--- Provided information ---

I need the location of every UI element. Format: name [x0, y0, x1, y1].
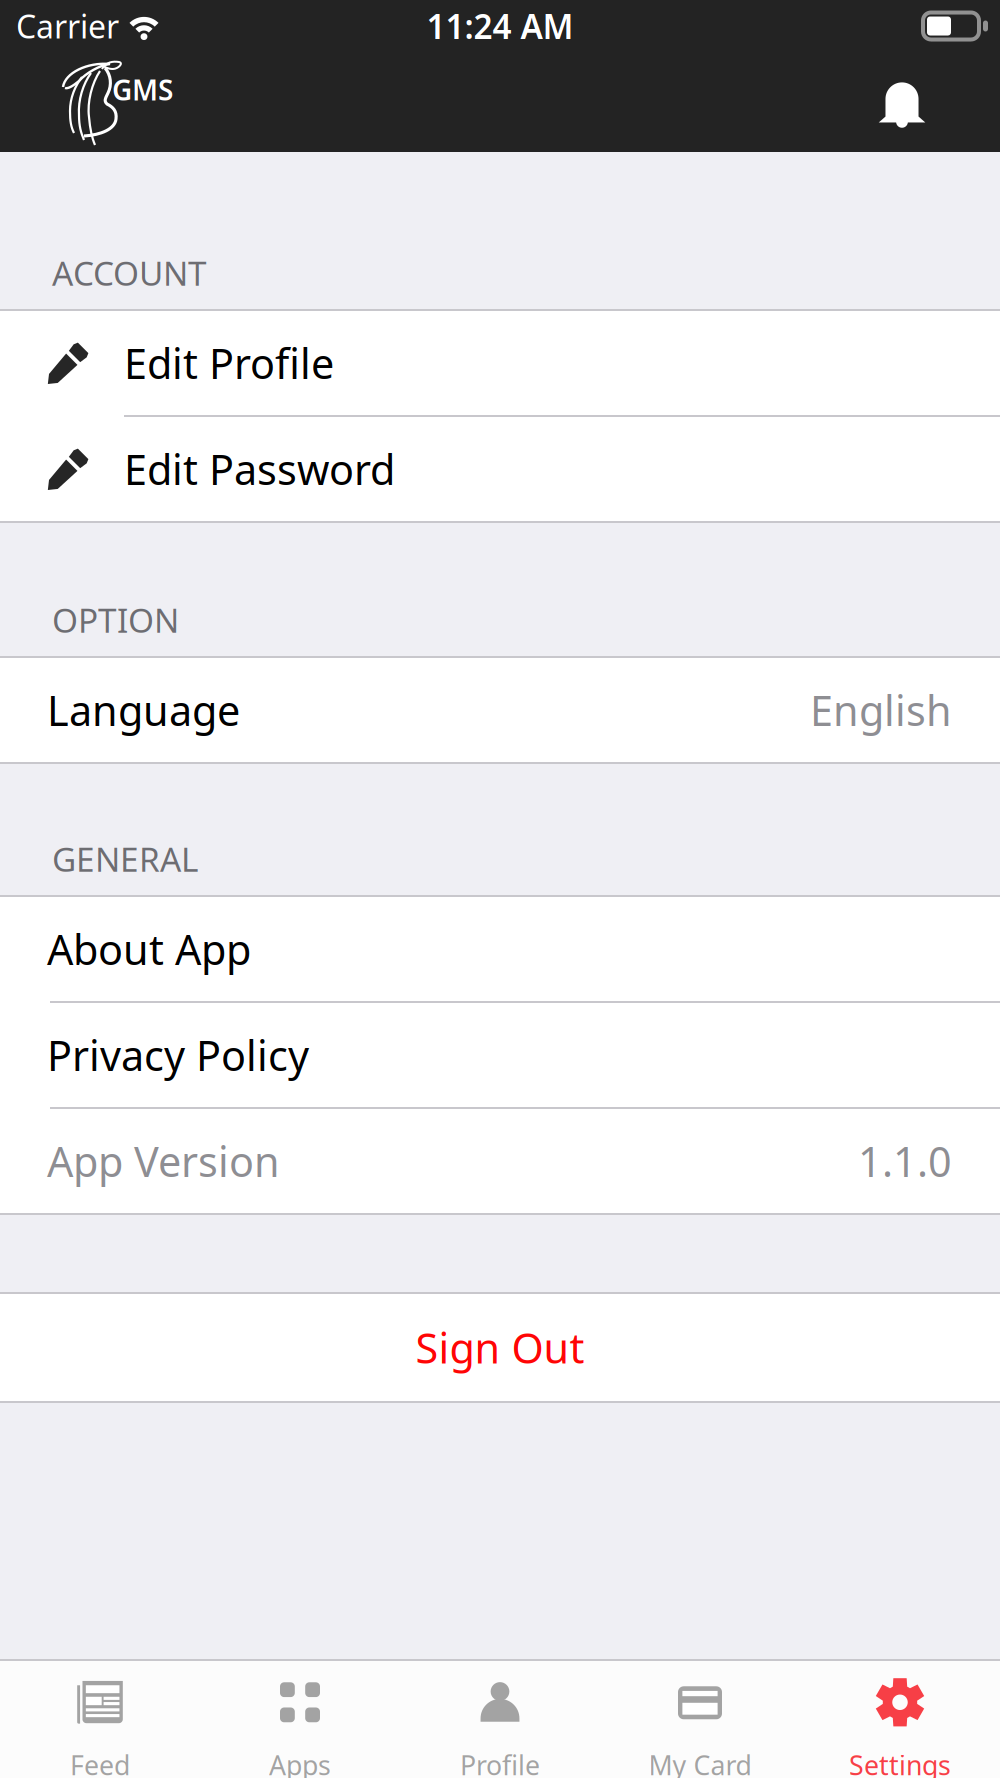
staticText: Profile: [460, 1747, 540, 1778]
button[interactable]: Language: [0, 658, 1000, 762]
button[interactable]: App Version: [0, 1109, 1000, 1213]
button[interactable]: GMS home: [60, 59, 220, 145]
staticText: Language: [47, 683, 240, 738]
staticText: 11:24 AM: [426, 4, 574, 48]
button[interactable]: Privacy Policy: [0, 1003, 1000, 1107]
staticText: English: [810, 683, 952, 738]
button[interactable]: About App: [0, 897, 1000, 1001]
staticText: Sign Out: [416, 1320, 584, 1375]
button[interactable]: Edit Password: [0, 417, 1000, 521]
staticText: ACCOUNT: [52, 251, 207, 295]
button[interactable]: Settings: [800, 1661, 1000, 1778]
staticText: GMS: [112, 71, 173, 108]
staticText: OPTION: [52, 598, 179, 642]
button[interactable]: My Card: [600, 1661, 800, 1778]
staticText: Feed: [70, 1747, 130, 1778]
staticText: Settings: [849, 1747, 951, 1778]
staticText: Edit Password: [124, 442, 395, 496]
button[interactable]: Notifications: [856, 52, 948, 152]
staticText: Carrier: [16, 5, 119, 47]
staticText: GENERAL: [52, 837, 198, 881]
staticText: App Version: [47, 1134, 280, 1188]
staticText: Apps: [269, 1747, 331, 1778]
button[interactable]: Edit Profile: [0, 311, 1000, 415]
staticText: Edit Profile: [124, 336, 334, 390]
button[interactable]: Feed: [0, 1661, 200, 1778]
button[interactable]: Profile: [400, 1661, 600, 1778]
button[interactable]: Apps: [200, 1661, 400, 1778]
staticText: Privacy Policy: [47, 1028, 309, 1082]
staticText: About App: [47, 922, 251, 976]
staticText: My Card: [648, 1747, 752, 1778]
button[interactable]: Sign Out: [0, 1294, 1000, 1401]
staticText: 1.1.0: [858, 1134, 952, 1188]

--- Your task ---
Transcribe each of the records above precisely, with no pictures in the copy.

--- Reply to the task ---
I need the location of every UI element. Format: name [x0, y0, x1, y1].
staticText: Profile: [460, 1747, 540, 1778]
button[interactable]: Language: [0, 658, 1000, 762]
button[interactable]: App Version: [0, 1109, 1000, 1213]
button[interactable]: GMS home: [60, 59, 220, 145]
staticText: Language: [47, 683, 240, 738]
staticText: 11:24 AM: [426, 4, 574, 48]
button[interactable]: Privacy Policy: [0, 1003, 1000, 1107]
staticText: English: [810, 683, 952, 738]
button[interactable]: About App: [0, 897, 1000, 1001]
staticText: Sign Out: [416, 1320, 584, 1375]
button[interactable]: Edit Password: [0, 417, 1000, 521]
staticText: ACCOUNT: [52, 251, 207, 295]
button[interactable]: Settings: [800, 1661, 1000, 1778]
staticText: GMS: [112, 71, 173, 108]
staticText: OPTION: [52, 598, 179, 642]
button[interactable]: My Card: [600, 1661, 800, 1778]
staticText: Feed: [70, 1747, 130, 1778]
staticText: Settings: [849, 1747, 951, 1778]
staticText: Edit Password: [124, 442, 395, 496]
button[interactable]: Notifications: [856, 52, 948, 152]
staticText: Carrier: [16, 5, 119, 47]
staticText: GENERAL: [52, 837, 198, 881]
staticText: App Version: [47, 1134, 280, 1188]
staticText: Apps: [269, 1747, 331, 1778]
button[interactable]: Edit Profile: [0, 311, 1000, 415]
staticText: Edit Profile: [124, 336, 334, 390]
button[interactable]: Feed: [0, 1661, 200, 1778]
button[interactable]: Profile: [400, 1661, 600, 1778]
button[interactable]: Apps: [200, 1661, 400, 1778]
staticText: Privacy Policy: [47, 1028, 309, 1082]
staticText: About App: [47, 922, 251, 976]
staticText: My Card: [648, 1747, 752, 1778]
button[interactable]: Sign Out: [0, 1294, 1000, 1401]
staticText: 1.1.0: [858, 1134, 952, 1188]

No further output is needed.